派遣労働を永続化し,貧困と格差を拡大する労働者派遣法改正に反対する声明

声明

 2014年(平成26年)3月11日,政府は労働者派遣法改正案の閣議決定を行った。政府は今国会で法案を通過させ,2015年(平成27年)4月からの施行を目指しているとされている。

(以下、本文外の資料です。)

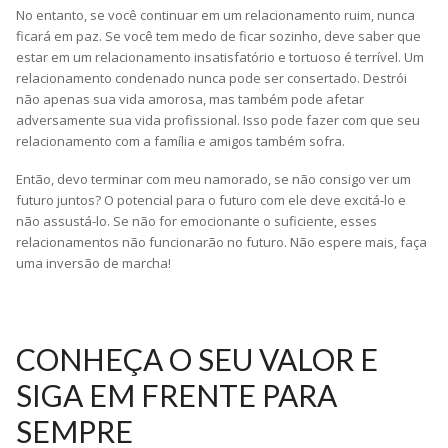
No entanto, se você continuar em um relacionamento ruim, nunca
ficará em paz. Se você tem medo de ficar sozinho, deve saber que
estar em um relacionamento insatisfatório e tortuoso é terrível. Um
relacionamento condenado nunca pode ser consertado. Destrói
não apenas sua vida amorosa, mas também pode afetar
adversamente sua vida profissional. Isso pode fazer com que seu
relacionamento com a família e amigos também sofra.
Então, devo terminar com meu namorado, se não consigo ver um
futuro juntos? O potencial para o futuro com ele deve excitá-lo e
não assustá-lo. Se não for emocionante o suficiente, esses
relacionamentos não funcionarão no futuro. Não espere mais, faça
uma inversão de marcha!
CONHEÇA O SEU VALOR E
SIGA EM FRENTE PARA
SEMPRE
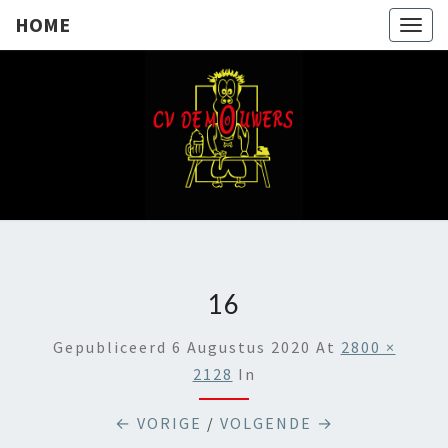
HOME
Togg
navig
HOME
16
Gepubliceerd
6 Augustus 2020
At
2800 ×
2128
In
← VORIGE
/
VOLGENDE →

 政府の改正案は,2014年(平成26年)1月29日にとりまとめられた厚生労働省労働政策審議会の「労働者派遣制度の改正について(以下,単に「建議」という。)」に基づいて,①政令指定26業務(専門性を理由に派遣期間の制限を受けない業務)の区分を廃止し,②派遣元で無期雇用されている派遣労働者は派遣期間の制限を撤廃し,③派遣元で有期雇用されている派遣労働者は派遣労働者個人単位で上限期間(3年)を設定するが,④派遣先で労働組合等から意見を聴取すれば派遣労働者を入れ替えることで派遣労働を永続的に利用できる,というものである。すなわち,上記建議は,労働者派遣法の根本原則である常用代替防止(派遣労働者をもって直接雇用労働者に代替させてはならない)の理念を放棄し,あらゆる業務・業種において使用者が永続的に派遣労働者を利用できるようにするものである。

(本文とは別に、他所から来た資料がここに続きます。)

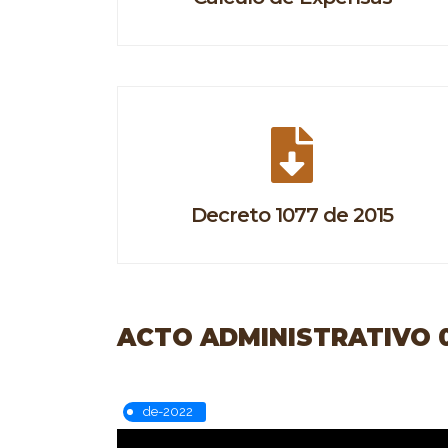
Decreto 1077 de 2015
ACTO ADMINISTRATIVO 07
de-2022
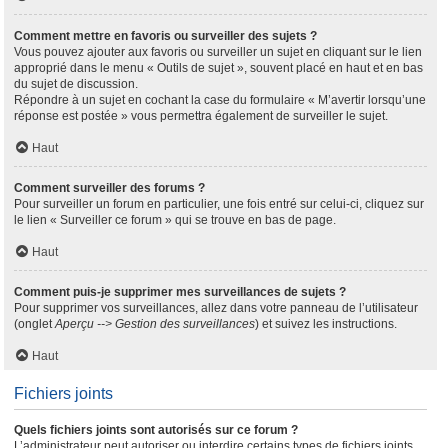
Comment mettre en favoris ou surveiller des sujets ?
Vous pouvez ajouter aux favoris ou surveiller un sujet en cliquant sur le lien
approprié dans le menu « Outils de sujet », souvent placé en haut et en bas
du sujet de discussion.
Répondre à un sujet en cochant la case du formulaire « M’avertir lorsqu’une
réponse est postée » vous permettra également de surveiller le sujet.
Haut
Comment surveiller des forums ?
Pour surveiller un forum en particulier, une fois entré sur celui-ci, cliquez sur
le lien « Surveiller ce forum » qui se trouve en bas de page.
Haut
Comment puis-je supprimer mes surveillances de sujets ?
Pour supprimer vos surveillances, allez dans votre panneau de l’utilisateur
(onglet
Aperçu --> Gestion des surveillances
) et suivez les instructions.
Haut
Fichiers joints
Quels fichiers joints sont autorisés sur ce forum ?
L’administrateur peut autoriser ou interdire certains types de fichiers joints.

 そもそも,わが国の戦後労働法制の原則は,職業安定法が労働者供給事業の禁止を明定し,労働基準法が中間搾取を禁止していることからも明らかなとおり,使用者は労働者を直接雇用すべしとすることにある。これは,間接雇用が労働者の立場を不安定なものとさせ,中間搾取が低賃金等の無権利状態を蔓延させた痛苦の経験に基づいている。そのため,1985年(昭和60年)に制定された労働者派遣法は,これまで政令指定26業務以外の業務については,派遣可能な上限期間を設け,上限期間に達した場合はそれ以降の派遣労働の利用を禁止する等して,常用代替防止の理念を堅持し,その後,不十分ながらも派遣労働者保護の規定も追加されてきた。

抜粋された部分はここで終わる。